Exercise: Keep the wording of every entry intact in your copy, and omit the pictures.

··· Entries supplied

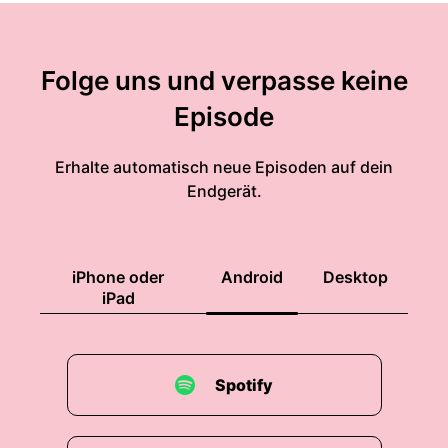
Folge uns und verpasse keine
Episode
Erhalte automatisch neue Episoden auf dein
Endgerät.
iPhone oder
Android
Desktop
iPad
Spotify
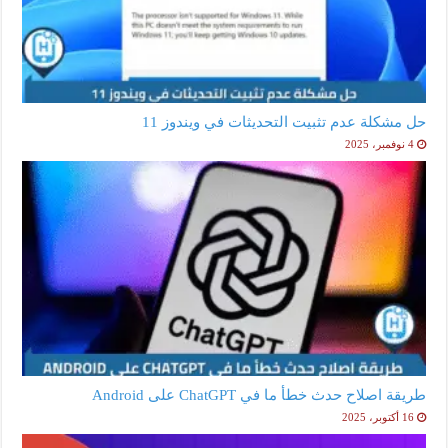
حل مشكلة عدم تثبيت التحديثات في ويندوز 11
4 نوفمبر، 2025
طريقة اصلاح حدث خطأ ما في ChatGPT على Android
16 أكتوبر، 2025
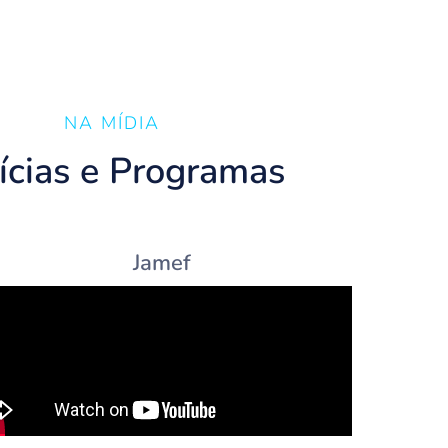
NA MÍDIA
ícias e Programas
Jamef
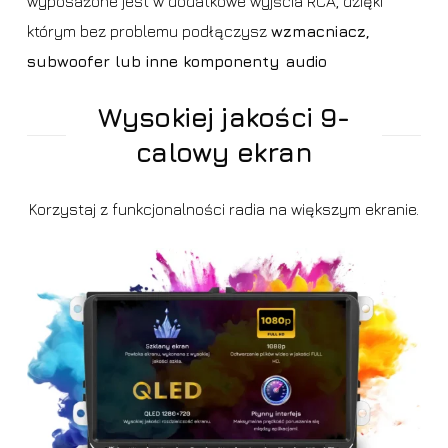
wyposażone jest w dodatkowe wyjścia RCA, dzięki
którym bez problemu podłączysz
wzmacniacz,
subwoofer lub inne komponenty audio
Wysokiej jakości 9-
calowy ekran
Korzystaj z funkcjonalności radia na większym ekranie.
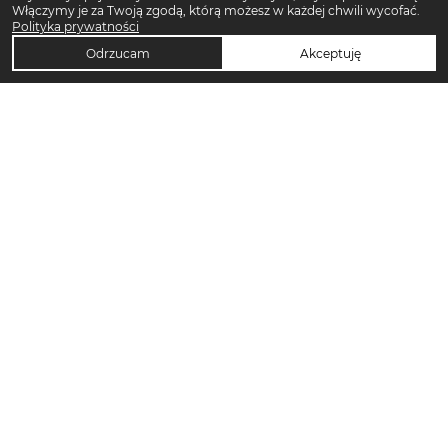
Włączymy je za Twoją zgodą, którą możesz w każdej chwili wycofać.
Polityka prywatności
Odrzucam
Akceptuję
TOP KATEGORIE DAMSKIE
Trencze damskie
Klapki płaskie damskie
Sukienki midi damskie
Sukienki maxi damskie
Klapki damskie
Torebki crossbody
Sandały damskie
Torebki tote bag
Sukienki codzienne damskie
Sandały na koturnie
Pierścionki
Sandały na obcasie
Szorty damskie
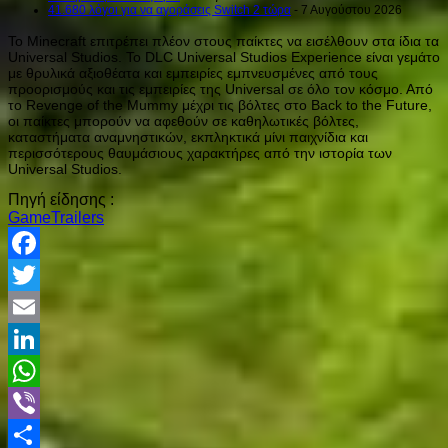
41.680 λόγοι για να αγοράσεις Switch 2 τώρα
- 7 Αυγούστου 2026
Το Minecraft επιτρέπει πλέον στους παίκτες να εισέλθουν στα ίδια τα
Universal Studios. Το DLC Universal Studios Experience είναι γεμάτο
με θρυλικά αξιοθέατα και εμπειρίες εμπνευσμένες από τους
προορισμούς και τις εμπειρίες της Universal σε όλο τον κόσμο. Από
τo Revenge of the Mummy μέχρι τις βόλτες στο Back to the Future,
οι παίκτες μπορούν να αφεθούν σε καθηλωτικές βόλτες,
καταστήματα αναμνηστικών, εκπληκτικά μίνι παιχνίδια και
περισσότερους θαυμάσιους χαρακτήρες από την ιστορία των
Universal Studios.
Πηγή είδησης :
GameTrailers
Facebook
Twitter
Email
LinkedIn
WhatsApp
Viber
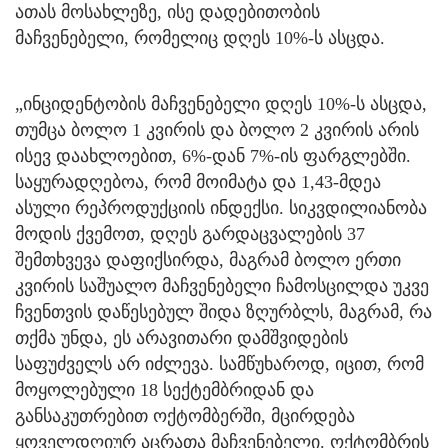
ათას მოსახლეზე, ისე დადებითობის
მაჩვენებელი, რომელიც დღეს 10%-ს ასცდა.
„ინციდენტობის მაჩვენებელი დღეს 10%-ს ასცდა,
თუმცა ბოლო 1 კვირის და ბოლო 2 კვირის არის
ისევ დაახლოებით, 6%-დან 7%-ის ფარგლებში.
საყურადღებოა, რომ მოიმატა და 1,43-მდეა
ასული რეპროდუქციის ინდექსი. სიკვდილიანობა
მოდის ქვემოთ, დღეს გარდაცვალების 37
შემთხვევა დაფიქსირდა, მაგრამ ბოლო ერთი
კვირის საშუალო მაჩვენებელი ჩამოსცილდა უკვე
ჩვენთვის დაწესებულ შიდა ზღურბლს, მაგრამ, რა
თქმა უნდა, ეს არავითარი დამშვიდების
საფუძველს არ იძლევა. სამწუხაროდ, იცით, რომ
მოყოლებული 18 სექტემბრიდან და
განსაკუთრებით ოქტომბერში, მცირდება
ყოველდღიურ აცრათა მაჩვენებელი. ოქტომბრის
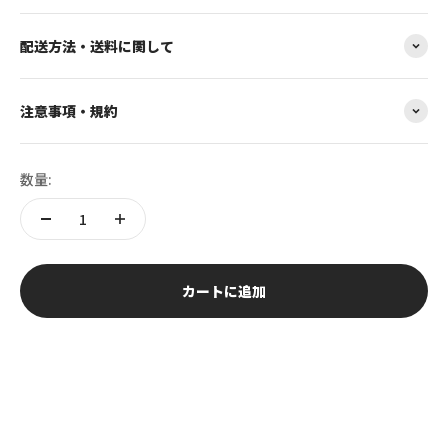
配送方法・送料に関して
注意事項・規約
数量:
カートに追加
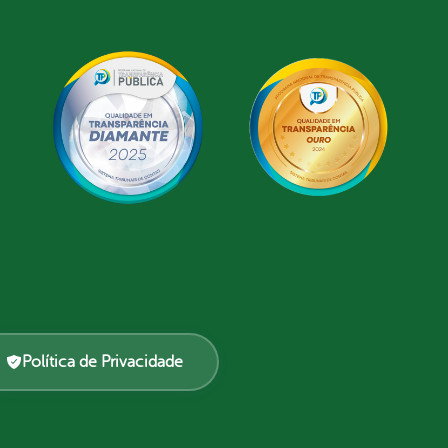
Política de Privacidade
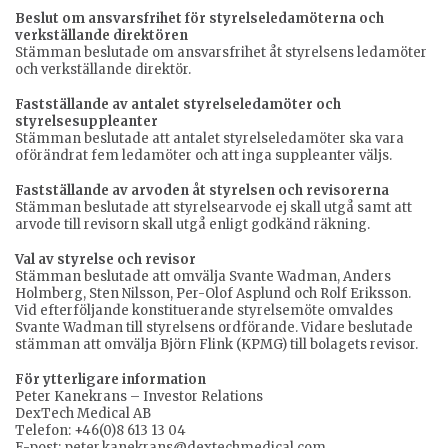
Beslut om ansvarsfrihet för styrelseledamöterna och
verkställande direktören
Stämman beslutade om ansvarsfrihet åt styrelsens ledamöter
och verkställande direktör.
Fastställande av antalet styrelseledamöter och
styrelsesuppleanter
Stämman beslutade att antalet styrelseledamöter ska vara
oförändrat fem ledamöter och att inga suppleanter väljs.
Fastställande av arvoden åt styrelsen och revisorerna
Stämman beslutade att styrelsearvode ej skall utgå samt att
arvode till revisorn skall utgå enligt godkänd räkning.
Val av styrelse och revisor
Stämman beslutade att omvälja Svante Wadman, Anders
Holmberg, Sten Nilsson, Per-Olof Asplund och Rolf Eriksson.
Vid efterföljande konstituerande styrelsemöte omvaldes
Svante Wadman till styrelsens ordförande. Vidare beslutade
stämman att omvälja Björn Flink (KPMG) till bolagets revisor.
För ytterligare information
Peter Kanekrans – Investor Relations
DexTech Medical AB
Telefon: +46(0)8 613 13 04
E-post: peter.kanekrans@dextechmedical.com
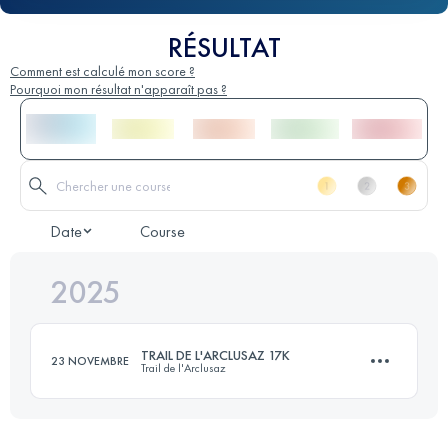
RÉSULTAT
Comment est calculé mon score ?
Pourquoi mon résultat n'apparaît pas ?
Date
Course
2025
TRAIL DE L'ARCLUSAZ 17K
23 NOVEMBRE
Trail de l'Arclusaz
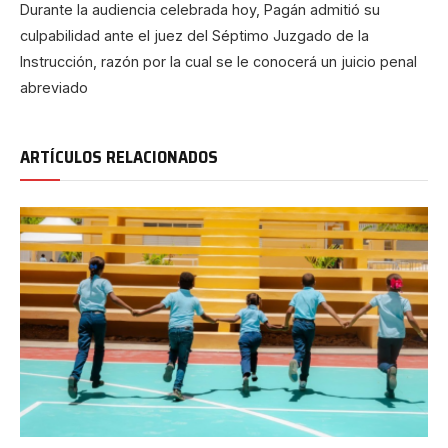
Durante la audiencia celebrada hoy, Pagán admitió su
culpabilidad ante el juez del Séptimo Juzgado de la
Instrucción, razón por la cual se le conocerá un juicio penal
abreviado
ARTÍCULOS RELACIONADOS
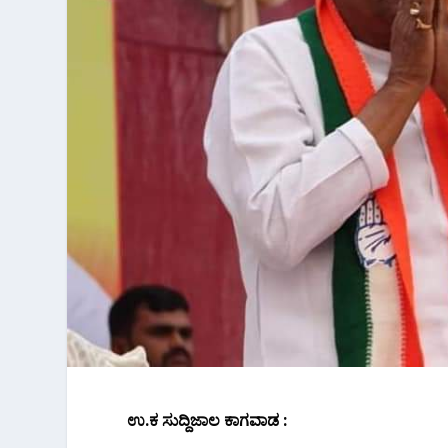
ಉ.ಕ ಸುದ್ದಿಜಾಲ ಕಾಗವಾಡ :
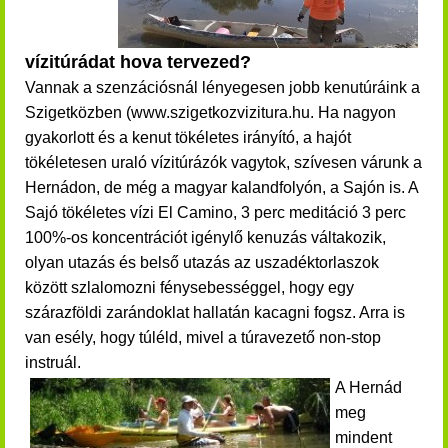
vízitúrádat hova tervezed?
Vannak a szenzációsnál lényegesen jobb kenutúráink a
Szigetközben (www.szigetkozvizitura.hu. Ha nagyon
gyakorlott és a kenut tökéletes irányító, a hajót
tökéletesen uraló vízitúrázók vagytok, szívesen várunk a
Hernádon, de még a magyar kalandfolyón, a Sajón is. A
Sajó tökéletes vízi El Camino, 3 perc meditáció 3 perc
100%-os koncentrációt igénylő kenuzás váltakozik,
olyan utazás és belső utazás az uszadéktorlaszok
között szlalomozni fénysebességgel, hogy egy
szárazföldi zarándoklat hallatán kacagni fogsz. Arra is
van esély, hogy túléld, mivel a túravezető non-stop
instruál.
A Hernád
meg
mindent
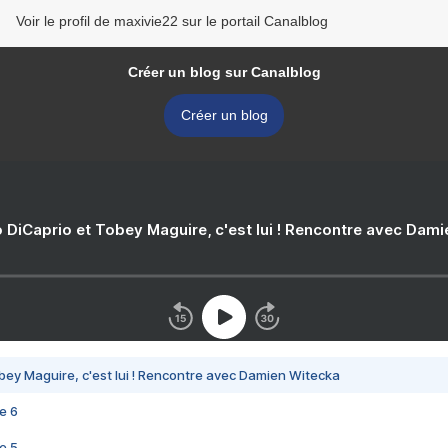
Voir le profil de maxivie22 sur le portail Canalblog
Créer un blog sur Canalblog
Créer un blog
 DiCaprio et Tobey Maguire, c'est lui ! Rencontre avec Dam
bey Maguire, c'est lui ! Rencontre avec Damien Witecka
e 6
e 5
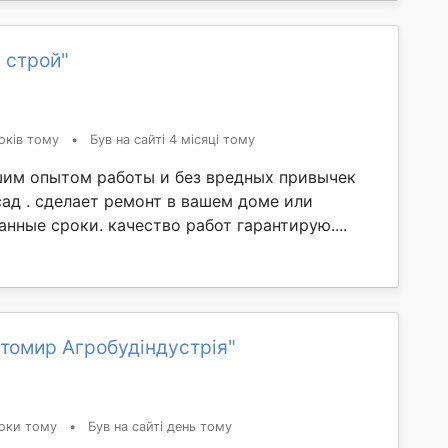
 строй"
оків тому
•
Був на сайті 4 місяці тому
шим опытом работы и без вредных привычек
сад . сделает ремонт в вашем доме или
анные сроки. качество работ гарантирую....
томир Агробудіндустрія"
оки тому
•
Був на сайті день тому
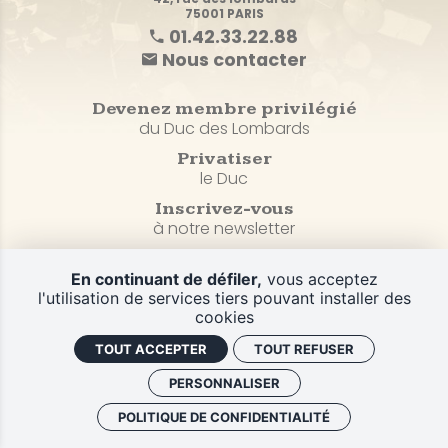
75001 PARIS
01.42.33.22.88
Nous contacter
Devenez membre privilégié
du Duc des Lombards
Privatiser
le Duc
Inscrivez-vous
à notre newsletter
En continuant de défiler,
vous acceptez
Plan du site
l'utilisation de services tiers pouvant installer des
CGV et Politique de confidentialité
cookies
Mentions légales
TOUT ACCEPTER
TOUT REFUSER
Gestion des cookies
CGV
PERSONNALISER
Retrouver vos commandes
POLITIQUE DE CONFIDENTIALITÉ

······

Reply to the task:
Folge uns und verpasse keine
Episode
Erhalte automatisch neue Episoden auf dein
Endgerät.
iPhone oder
Android
Desktop
iPad
Spotify
حل مشكلة عدم تثبيت التحديثات في ويندوز 11
4 نوفمبر، 2025
طريقة اصلاح حدث خطأ ما في ChatGPT على Android
16 أكتوبر، 2025
NA MÍDIA
ícias e Programas
Jamef
wyposażone jest w dodatkowe wyjścia RCA, dzięki
którym bez problemu podłączysz
wzmacniacz,
subwoofer lub inne komponenty audio
Wysokiej jakości 9-
calowy ekran
Korzystaj z funkcjonalności radia na większym ekranie.
Włączymy je za Twoją zgodą, którą możesz w każdej chwili wycofać.
Polityka prywatności
Odrzucam
Akceptuję
TOP KATEGORIE DAMSKIE
Trencze damskie
Klapki płaskie damskie
Sukienki midi damskie
Sukienki maxi damskie
Klapki damskie
Torebki crossbody
Sandały damskie
Torebki tote bag
Sukienki codzienne damskie
Sandały na koturnie
Pierścionki
Sandały na obcasie
Szorty damskie
41.680 λόγοι για να αγοράσεις Switch 2 τώρα
- 7 Αυγούστου 2026
Το Minecraft επιτρέπει πλέον στους παίκτες να εισέλθουν στα ίδια τα
Universal Studios. Το DLC Universal Studios Experience είναι γεμάτο
με θρυλικά αξιοθέατα και εμπειρίες εμπνευσμένες από τους
προορισμούς και τις εμπειρίες της Universal σε όλο τον κόσμο. Από
τo Revenge of the Mummy μέχρι τις βόλτες στο Back to the Future,
οι παίκτες μπορούν να αφεθούν σε καθηλωτικές βόλτες,
καταστήματα αναμνηστικών, εκπληκτικά μίνι παιχνίδια και
περισσότερους θαυμάσιους χαρακτήρες από την ιστορία των
Universal Studios.
Πηγή είδησης :
GameTrailers
Facebook
Twitter
Email
LinkedIn
WhatsApp
Viber
ათას მოსახლეზე, ისე დადებითობის
მაჩვენებელი, რომელიც დღეს 10%-ს ასცდა.
„ინციდენტობის მაჩვენებელი დღეს 10%-ს ასცდა,
თუმცა ბოლო 1 კვირის და ბოლო 2 კვირის არის
ისევ დაახლოებით, 6%-დან 7%-ის ფარგლებში.
საყურადღებოა, რომ მოიმატა და 1,43-მდეა
ასული რეპროდუქციის ინდექსი. სიკვდილიანობა
მოდის ქვემოთ, დღეს გარდაცვალების 37
შემთხვევა დაფიქსირდა, მაგრამ ბოლო ერთი
კვირის საშუალო მაჩვენებელი ჩამოსცილდა უკვე
ჩვენთვის დაწესებულ შიდა ზღურბლს, მაგრამ, რა
თქმა უნდა, ეს არავითარი დამშვიდების
საფუძველს არ იძლევა. სამწუხაროდ, იცით, რომ
მოყოლებული 18 სექტემბრიდან და
განსაკუთრებით ოქტომბერში, მცირდება
ყოველდღიურ აცრათა მაჩვენებელი. ოქტომბრის
配送方法・送料に関して
注意事項・規約
数量:
カートに追加
Política de Privacidade
Beslut om ansvarsfrihet för styrelseledamöterna och
verkställande direktören
Stämman beslutade om ansvarsfrihet åt styrelsens ledamöter
och verkställande direktör.
Fastställande av antalet styrelseledamöter och
styrelsesuppleanter
Stämman beslutade att antalet styrelseledamöter ska vara
oförändrat fem ledamöter och att inga suppleanter väljs.
Fastställande av arvoden åt styrelsen och revisorerna
Stämman beslutade att styrelsearvode ej skall utgå samt att
arvode till revisorn skall utgå enligt godkänd räkning.
Val av styrelse och revisor
Stämman beslutade att omvälja Svante Wadman, Anders
Holmberg, Sten Nilsson, Per-Olof Asplund och Rolf Eriksson.
Vid efterföljande konstituerande styrelsemöte omvaldes
Svante Wadman till styrelsens ordförande. Vidare beslutade
stämman att omvälja Björn Flink (KPMG) till bolagets revisor.
För ytterligare information
Peter Kanekrans – Investor Relations
DexTech Medical AB
Telefon: +46(0)8 613 13 04
E-post: peter.kanekrans@dextechmedical.com
RÉSULTAT
Comment est calculé mon score ?
Pourquoi mon résultat n'apparaît pas ?
Date
Course
2025
TRAIL DE L'ARCLUSAZ 17K
23 NOVEMBRE
Trail de l'Arclusaz
Durante la audiencia celebrada hoy, Pagán admitió su
culpabilidad ante el juez del Séptimo Juzgado de la
Instrucción, razón por la cual se le conocerá un juicio penal
abreviado
ARTÍCULOS RELACIONADOS
ಉ.ಕ ಸುದ್ದಿಜಾಲ ಕಾಗವಾಡ :
vízitúrádat hova tervezed?
Vannak a szenzációsnál lényegesen jobb kenutúráink a
Szigetközben (www.szigetkozvizitura.hu. Ha nagyon
gyakorlott és a kenut tökéletes irányító, a hajót
tökéletesen uraló vízitúrázók vagytok, szívesen várunk a
Hernádon, de még a magyar kalandfolyón, a Sajón is. A
Sajó tökéletes vízi El Camino, 3 perc meditáció 3 perc
100%-os koncentrációt igénylő kenuzás váltakozik,
olyan utazás és belső utazás az uszadéktorlaszok
között szlalomozni fénysebességgel, hogy egy
szárazföldi zarándoklat hallatán kacagni fogsz. Arra is
van esély, hogy túléld, mivel a túravezető non-stop
instruál.
A Hernád
meg
mindent
Voir le profil de maxivie22 sur le portail Canalblog
Créer un blog sur Canalblog
Créer un blog
 DiCaprio et Tobey Maguire, c'est lui ! Rencontre avec Dam
bey Maguire, c'est lui ! Rencontre avec Damien Witecka
e 6
e 5
 строй"
оків тому
•
Був на сайті 4 місяці тому
шим опытом работы и без вредных привычек
сад . сделает ремонт в вашем доме или
анные сроки. качество работ гарантирую....
томир Агробудіндустрія"
оки тому
•
Був на сайті день тому
75001 PARIS
01.42.33.22.88
Nous contacter
Devenez membre privilégié
du Duc des Lombards
Privatiser
le Duc
Inscrivez-vous
à notre newsletter
En continuant de défiler,
vous acceptez
Plan du site
l'utilisation de services tiers pouvant installer des
CGV et Politique de confidentialité
cookies
Mentions légales
TOUT ACCEPTER
TOUT REFUSER
Gestion des cookies
CGV
PERSONNALISER
Retrouver vos commandes
POLITIQUE DE CONFIDENTIALITÉ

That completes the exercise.